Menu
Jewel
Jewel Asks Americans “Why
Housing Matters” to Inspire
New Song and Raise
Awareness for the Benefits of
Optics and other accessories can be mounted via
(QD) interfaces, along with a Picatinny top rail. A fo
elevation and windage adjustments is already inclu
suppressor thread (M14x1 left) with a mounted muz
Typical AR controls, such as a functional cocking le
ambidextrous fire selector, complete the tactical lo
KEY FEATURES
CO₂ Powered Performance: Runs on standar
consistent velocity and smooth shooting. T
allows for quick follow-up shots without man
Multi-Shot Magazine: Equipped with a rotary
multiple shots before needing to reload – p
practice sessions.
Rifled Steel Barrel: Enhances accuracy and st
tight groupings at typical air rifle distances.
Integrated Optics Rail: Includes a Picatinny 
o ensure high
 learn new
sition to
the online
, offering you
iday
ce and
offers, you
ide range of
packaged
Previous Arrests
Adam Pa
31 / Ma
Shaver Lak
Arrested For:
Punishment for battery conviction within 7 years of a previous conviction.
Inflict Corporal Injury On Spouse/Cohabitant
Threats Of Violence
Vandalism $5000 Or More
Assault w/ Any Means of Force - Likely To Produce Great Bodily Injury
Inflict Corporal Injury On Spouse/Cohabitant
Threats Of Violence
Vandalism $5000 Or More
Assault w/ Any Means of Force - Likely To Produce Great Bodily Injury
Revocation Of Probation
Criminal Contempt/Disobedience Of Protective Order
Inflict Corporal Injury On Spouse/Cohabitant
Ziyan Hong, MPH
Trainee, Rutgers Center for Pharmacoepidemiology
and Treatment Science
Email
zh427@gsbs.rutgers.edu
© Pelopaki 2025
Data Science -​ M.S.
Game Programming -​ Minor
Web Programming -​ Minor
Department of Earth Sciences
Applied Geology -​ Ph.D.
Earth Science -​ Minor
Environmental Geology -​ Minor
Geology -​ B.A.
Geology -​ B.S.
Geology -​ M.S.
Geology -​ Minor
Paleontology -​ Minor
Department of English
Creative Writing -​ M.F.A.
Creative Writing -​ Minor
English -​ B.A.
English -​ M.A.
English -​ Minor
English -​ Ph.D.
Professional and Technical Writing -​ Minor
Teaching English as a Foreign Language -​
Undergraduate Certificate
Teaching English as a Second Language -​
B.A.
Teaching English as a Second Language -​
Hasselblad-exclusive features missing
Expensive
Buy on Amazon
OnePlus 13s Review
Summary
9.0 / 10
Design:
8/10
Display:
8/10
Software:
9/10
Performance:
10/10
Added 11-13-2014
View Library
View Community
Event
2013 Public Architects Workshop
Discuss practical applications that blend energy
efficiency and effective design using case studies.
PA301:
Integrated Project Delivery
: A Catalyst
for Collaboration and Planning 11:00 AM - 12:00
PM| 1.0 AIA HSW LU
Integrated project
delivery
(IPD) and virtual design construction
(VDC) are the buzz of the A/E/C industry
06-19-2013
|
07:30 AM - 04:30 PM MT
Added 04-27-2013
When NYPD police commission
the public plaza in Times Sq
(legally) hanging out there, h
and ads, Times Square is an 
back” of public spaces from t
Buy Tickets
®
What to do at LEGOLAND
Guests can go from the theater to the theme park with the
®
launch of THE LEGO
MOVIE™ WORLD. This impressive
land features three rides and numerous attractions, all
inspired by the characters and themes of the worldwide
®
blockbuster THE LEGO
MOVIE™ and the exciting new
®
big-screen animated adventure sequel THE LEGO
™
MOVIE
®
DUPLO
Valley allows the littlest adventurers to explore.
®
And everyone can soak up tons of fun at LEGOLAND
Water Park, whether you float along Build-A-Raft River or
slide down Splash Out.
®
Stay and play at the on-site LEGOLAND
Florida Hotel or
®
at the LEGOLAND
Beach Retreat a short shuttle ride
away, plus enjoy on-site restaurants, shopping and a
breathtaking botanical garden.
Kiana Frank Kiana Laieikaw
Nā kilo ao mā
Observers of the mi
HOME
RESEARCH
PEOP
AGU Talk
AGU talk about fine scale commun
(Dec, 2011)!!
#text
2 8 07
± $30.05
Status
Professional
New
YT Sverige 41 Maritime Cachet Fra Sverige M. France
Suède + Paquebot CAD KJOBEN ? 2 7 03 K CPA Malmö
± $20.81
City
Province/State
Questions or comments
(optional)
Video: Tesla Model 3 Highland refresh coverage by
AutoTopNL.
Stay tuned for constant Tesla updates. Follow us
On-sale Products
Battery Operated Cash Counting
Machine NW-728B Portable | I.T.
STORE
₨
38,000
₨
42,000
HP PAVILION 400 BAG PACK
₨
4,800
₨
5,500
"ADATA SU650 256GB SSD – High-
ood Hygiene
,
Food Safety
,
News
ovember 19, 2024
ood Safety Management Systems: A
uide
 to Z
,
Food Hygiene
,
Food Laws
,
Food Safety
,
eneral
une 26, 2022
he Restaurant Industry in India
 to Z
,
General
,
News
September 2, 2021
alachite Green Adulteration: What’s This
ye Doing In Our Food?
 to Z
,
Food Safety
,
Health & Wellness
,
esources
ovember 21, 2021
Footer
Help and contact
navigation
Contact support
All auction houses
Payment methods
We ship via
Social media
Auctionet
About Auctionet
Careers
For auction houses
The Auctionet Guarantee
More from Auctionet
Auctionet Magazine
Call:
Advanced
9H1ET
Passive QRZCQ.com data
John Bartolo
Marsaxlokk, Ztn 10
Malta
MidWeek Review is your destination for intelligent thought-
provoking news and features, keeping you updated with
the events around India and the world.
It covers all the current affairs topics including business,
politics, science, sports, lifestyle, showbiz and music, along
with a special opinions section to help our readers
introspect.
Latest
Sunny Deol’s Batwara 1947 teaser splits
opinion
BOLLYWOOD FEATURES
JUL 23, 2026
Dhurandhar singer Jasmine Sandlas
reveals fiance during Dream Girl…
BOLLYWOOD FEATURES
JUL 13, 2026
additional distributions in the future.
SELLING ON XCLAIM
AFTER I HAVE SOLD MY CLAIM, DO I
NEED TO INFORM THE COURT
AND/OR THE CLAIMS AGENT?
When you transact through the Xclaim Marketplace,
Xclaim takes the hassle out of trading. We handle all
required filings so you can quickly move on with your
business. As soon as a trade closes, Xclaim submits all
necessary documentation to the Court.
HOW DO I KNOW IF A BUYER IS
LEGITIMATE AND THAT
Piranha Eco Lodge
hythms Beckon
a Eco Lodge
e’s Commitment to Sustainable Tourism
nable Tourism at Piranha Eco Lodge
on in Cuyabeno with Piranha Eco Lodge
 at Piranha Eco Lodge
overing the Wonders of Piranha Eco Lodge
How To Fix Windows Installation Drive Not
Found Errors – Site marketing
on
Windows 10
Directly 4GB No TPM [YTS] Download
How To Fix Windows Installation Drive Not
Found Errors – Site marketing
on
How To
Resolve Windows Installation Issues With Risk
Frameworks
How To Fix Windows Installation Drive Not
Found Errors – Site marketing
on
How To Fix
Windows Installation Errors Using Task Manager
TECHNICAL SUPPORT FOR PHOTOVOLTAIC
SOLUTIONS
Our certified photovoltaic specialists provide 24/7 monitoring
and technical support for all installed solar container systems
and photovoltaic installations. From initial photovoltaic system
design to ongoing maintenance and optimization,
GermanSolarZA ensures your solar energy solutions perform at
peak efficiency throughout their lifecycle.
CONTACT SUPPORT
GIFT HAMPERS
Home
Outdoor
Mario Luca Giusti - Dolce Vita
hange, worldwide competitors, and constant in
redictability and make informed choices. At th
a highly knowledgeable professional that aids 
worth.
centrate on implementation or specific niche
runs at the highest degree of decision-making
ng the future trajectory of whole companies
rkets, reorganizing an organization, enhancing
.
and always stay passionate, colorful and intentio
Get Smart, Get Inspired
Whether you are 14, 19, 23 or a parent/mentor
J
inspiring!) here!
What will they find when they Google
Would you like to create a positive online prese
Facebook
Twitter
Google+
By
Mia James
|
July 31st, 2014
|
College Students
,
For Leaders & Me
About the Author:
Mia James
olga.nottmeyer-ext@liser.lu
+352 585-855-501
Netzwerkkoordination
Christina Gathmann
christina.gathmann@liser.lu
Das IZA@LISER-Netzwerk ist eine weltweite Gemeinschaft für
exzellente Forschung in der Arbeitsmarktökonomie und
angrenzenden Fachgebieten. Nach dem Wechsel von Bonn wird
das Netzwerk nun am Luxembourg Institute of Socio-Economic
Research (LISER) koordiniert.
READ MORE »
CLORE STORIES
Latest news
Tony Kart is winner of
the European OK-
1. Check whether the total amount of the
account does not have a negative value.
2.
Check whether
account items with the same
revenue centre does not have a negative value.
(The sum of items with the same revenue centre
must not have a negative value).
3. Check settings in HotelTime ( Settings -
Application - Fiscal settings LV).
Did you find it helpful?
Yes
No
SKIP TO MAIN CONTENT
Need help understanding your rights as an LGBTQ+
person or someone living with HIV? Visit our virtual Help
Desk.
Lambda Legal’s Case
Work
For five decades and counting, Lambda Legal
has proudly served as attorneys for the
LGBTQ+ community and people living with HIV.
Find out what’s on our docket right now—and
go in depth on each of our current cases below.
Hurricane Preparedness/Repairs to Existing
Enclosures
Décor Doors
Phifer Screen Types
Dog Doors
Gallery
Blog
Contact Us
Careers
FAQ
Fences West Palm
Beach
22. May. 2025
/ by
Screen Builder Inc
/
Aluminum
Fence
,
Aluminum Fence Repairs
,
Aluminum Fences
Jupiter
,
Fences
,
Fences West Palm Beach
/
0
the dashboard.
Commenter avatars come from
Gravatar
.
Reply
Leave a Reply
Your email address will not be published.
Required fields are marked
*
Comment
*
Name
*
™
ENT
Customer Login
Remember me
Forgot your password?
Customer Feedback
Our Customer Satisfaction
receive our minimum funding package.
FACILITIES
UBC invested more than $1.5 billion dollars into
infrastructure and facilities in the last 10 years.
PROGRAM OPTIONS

○ ○ ○ ○ ○ ○ ○

> _Exercise_:
Work out how many lines in the data hold the word "constant"; reply with the number alone.

> _Answer to the exercise_:
2